┌──

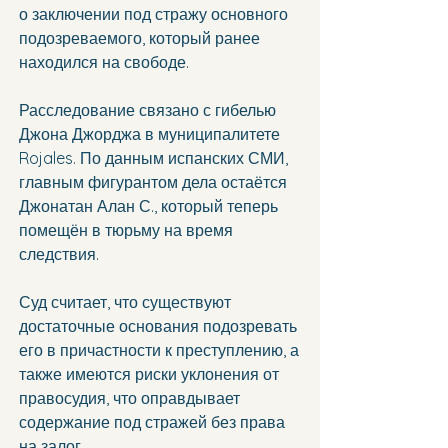
о заключении под стражу основного 
подозреваемого, который ранее 
находился на свободе.
Расследование связано с гибелью 
Джона Джорджа в муниципалитете 
Rojales. По данным испанских СМИ, 
главным фигурантом дела остаётся 
Джонатан Алан С., который теперь 
помещён в тюрьму на время 
следствия.
Суд считает, что существуют 
достаточные основания подозревать 
его в причастности к преступлению, а 
также имеются риски уклонения от 
правосудия, что оправдывает 
содержание под стражей без права 
на залог.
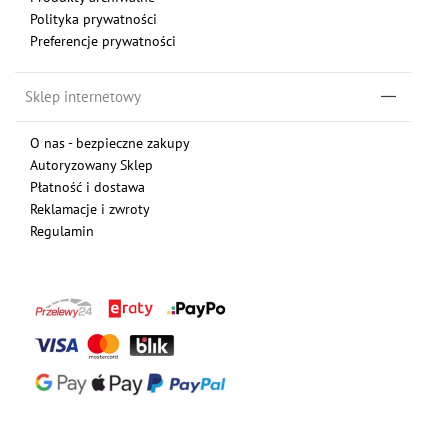
Polityka prywatności
Preferencje prywatności
Sklep internetowy
O nas - bezpieczne zakupy
Autoryzowany Sklep
Płatność i dostawa
Reklamacje i zwroty
Regulamin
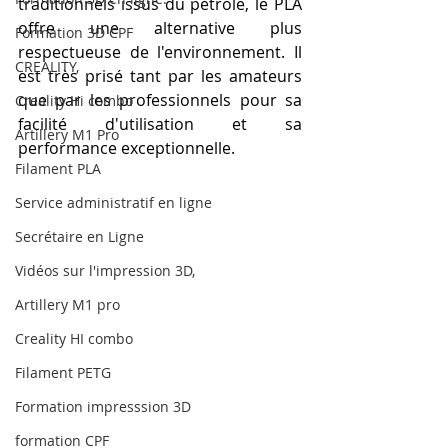
traditionnels issus du pétrole, le PLA 
offre une alternative plus 
Formation 3D CPF
respectueuse de l'environnement. Il 
CREALITY,
est très prisé tant par les amateurs 
que par les professionnels pour sa 
Creality Hi combo
facilité d'utilisation et sa 
Artillery M1 Pro
performance exceptionnelle. 
Filament PLA
Service administratif en ligne
Secrétaire en Ligne
Vidéos sur l'impression 3D,
Artillery M1 pro
Creality HI combo
Filament PETG
Formation impresssion 3D
formation CPF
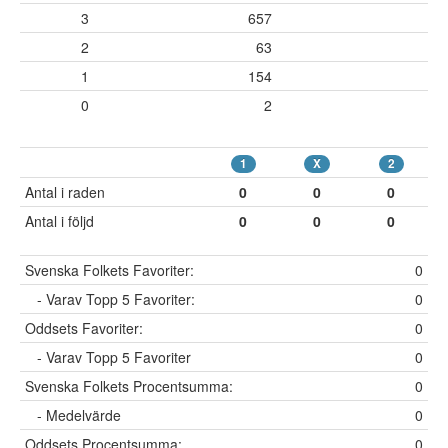
3
657
2
63
1
154
0
2
1
X
2
Antal i raden
0
0
0
Antal i följd
0
0
0
Svenska Folkets Favoriter:
0
- Varav Topp 5 Favoriter:
0
Oddsets Favoriter:
0
- Varav Topp 5 Favoriter
0
Svenska Folkets Procentsumma:
0
- Medelvärde
0
Oddsets Procentsumma:
0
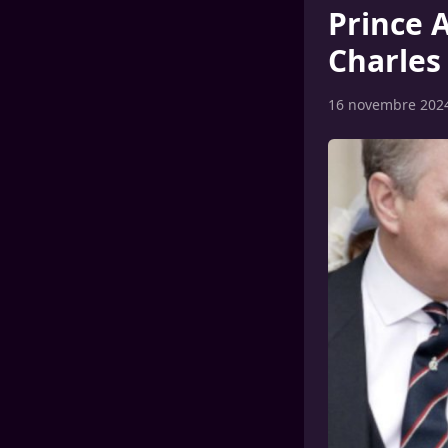
Prince 
Charles 
16 novembre 202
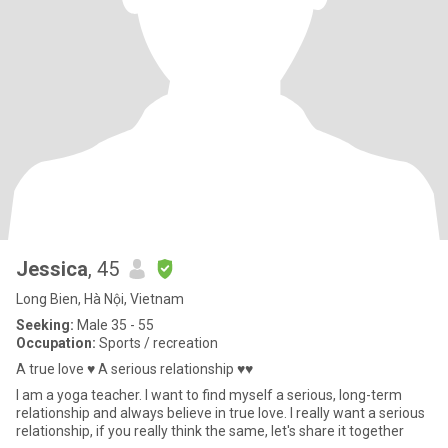
Jessica
, 45
Long Bien, Hà Nội, Vietnam
Seeking:
Male 35 - 55
Occupation:
Sports / recreation
A true love ♥ A serious relationship ♥♥
I am a yoga teacher. I want to find myself a serious, long-term
relationship and always believe in true love. I really want a serious
relationship, if you really think the same, let's share it together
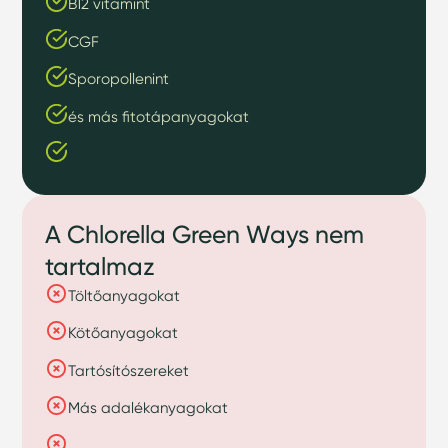
B12 vitamint
CGF
Sporopollenint
és más fitotápanyagokat
A Chlorella Green Ways nem
tartalmaz
Töltőanyagokat
Kötőanyagokat
Tartósítószereket
Más adalékanyagokat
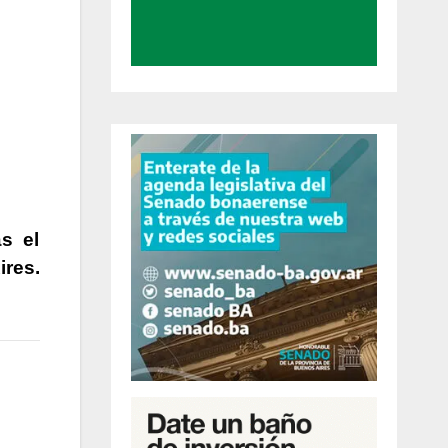
s el
ires.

└──

* _Exercise_:
If a line of the data contains the string "love", count it; then give the total alone.

* _Answer to this problem_:
2